Transcribed page contents
###
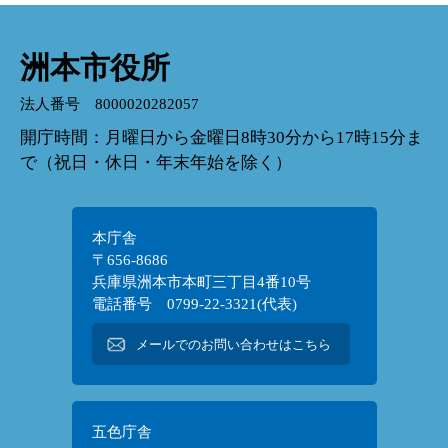
洲本市役所
法人番号 8000020282057
開庁時間：月曜日から金曜日8時30分から17時15分ま
で（祝日・休日・年末年始を除く）
本庁舎
〒656-8686
兵庫県洲本市本町三丁目4番10号
電話番号 0799-22-3321(代表)
メールでのお問い合わせはこちら
五色庁舎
###
**Exercise aim:** Transcribe every entry exactly, omitting pictures.

**Final answer:**
洲本市役所
法人番号 8000020282057
開庁時間：月曜日から金曜日8時30分から17時15分ま
で（祝日・休日・年末年始を除く）
本庁舎
〒656-8686
兵庫県洲本市本町三丁目4番10号
電話番号 0799-22-3321(代表)
メールでのお問い合わせはこちら
五色庁舎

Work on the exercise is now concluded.